ASSIGNMENT
Pictures in the entries below are excluded; copy only the lines from the one containing "que comptarà amb" to the one containing "الأحداث في المستقبل.", both included.

** Opening SOURCE INFORMATION block **

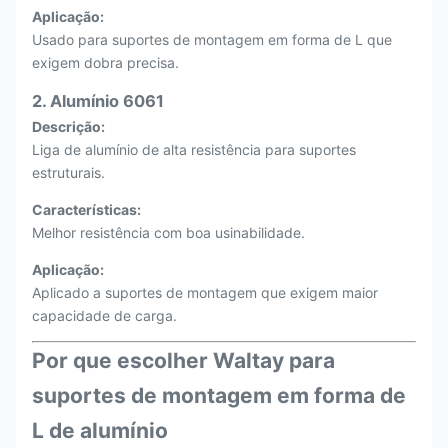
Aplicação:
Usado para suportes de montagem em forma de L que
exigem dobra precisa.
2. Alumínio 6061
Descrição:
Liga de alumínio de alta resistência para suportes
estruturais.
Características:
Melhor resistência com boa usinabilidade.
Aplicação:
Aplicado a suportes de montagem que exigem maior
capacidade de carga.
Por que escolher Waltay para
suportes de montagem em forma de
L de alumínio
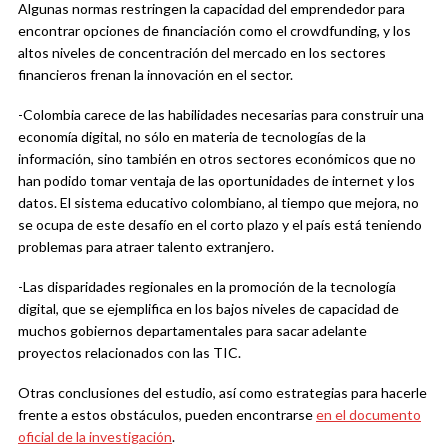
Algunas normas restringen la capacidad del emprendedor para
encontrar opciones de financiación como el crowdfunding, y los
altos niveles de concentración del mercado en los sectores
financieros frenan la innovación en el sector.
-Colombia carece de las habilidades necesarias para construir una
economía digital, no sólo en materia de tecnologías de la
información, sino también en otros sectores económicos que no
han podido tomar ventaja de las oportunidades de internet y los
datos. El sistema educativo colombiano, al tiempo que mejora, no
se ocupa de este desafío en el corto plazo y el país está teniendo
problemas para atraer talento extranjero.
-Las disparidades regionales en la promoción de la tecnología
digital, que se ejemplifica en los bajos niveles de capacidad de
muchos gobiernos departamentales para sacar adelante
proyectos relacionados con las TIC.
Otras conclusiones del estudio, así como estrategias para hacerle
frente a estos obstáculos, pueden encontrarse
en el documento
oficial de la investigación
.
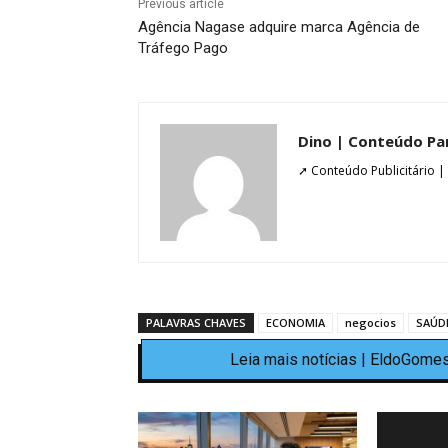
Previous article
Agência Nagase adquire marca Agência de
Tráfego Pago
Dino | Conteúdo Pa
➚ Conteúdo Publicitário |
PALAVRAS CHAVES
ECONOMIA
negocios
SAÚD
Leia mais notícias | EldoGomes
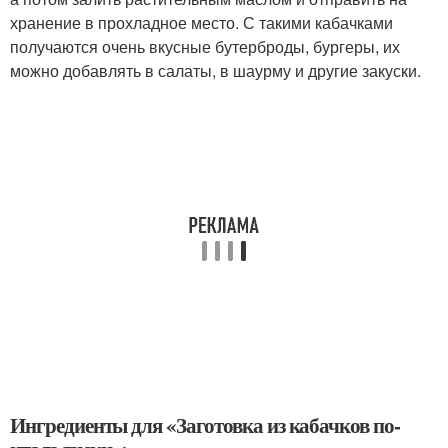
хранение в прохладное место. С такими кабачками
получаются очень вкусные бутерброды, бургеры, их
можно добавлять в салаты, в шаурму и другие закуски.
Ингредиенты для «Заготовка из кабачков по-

** Closing SOURCE INFORMATION block **
** Opening SOURCE INFORMATION block **

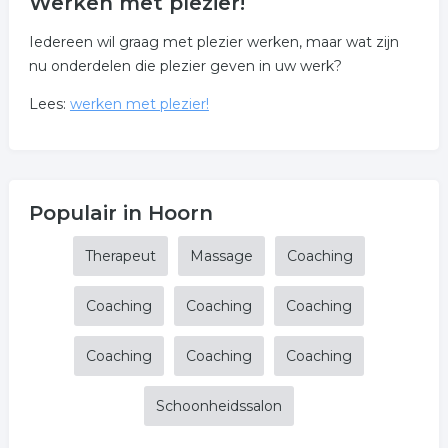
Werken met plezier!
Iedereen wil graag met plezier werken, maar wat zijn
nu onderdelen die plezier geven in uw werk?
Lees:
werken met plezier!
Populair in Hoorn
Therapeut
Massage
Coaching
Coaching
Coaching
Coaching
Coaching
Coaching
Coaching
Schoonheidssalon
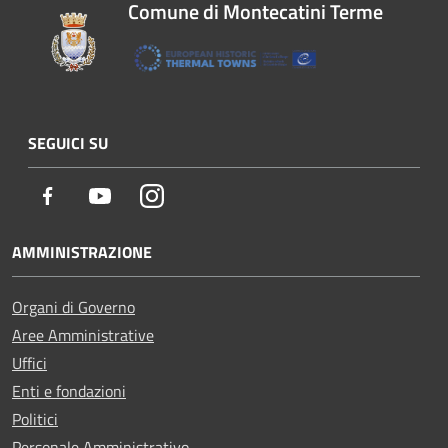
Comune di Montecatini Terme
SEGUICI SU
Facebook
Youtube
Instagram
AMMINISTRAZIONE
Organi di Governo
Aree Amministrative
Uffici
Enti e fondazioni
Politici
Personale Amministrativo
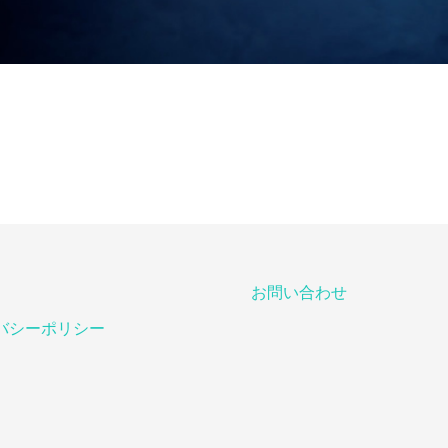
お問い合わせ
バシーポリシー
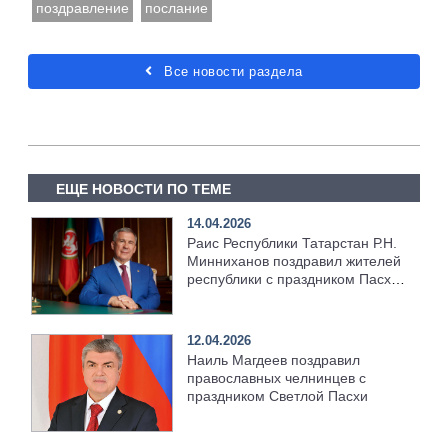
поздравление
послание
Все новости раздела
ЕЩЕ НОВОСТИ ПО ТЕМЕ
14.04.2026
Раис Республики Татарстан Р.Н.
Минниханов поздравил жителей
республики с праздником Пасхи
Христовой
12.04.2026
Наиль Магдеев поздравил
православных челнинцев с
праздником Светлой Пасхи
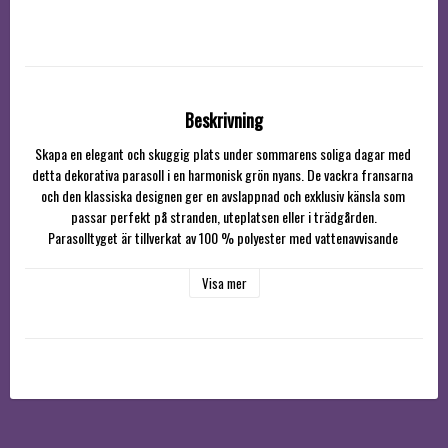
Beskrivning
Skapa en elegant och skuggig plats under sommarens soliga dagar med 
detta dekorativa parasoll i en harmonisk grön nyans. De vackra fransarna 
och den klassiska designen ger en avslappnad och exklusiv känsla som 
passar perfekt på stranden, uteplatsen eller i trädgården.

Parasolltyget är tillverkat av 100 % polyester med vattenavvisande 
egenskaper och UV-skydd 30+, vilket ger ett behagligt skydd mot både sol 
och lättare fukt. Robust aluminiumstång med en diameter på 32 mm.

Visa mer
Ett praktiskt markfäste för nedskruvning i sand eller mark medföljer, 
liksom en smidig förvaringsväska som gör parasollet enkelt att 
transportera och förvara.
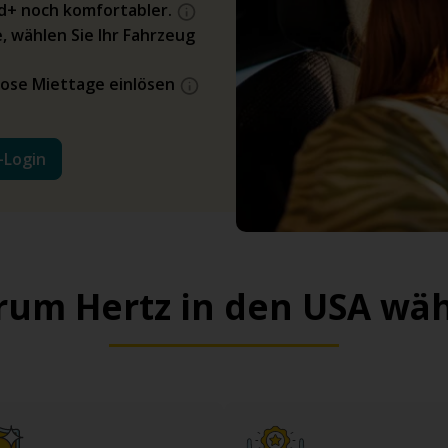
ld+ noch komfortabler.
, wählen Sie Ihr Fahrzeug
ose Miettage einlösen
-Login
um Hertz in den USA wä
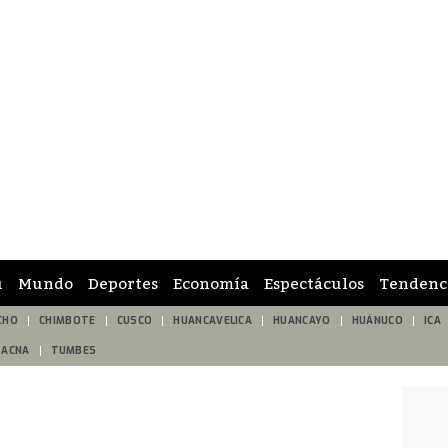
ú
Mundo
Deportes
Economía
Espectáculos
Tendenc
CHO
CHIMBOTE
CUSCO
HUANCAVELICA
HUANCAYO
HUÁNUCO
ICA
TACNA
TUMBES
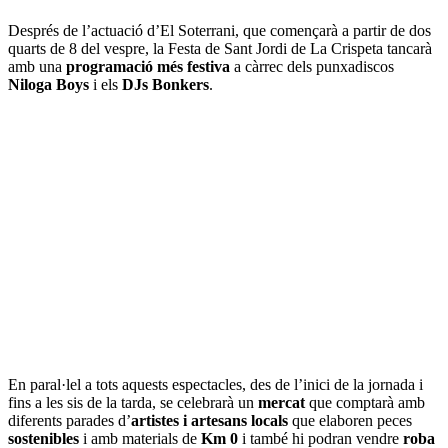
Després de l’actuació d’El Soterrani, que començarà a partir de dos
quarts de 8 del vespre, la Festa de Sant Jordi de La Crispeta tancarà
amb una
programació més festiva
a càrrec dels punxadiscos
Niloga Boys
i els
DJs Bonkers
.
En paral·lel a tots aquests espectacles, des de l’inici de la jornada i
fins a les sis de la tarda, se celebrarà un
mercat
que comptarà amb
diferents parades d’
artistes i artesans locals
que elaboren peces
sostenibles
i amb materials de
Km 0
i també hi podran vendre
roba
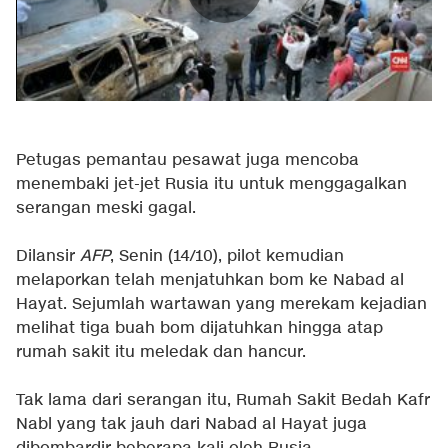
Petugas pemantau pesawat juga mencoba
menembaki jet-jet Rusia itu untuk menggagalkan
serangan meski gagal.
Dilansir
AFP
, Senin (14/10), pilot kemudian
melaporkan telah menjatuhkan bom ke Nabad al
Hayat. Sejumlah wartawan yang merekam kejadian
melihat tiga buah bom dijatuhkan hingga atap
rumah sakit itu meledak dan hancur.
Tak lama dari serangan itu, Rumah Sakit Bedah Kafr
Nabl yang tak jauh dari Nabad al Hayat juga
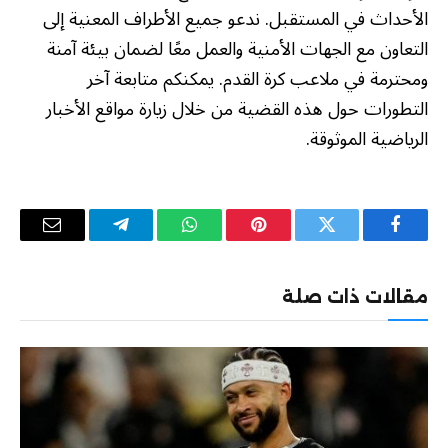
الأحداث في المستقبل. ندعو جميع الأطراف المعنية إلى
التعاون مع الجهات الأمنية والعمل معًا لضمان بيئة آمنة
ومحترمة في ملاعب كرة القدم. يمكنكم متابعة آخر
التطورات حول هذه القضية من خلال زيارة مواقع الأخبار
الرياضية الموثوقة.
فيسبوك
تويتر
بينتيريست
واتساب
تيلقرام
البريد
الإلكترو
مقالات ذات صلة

** Closing SOURCE INFORMATION block **

COMPLETED TASK
que comptarà amb
diferents parades d’
artistes i artesans locals
que elaboren peces
sostenibles
i amb materials de
Km 0
i també hi podran vendre
roba
Petugas pemantau pesawat juga mencoba
menembaki jet-jet Rusia itu untuk menggagalkan
serangan meski gagal.
Dilansir
AFP
, Senin (14/10), pilot kemudian
melaporkan telah menjatuhkan bom ke Nabad al
Hayat. Sejumlah wartawan yang merekam kejadian
melihat tiga buah bom dijatuhkan hingga atap
rumah sakit itu meledak dan hancur.
Tak lama dari serangan itu, Rumah Sakit Bedah Kafr
Nabl yang tak jauh dari Nabad al Hayat juga
الأحداث في المستقبل. ندعو جميع الأطراف المعنية إلى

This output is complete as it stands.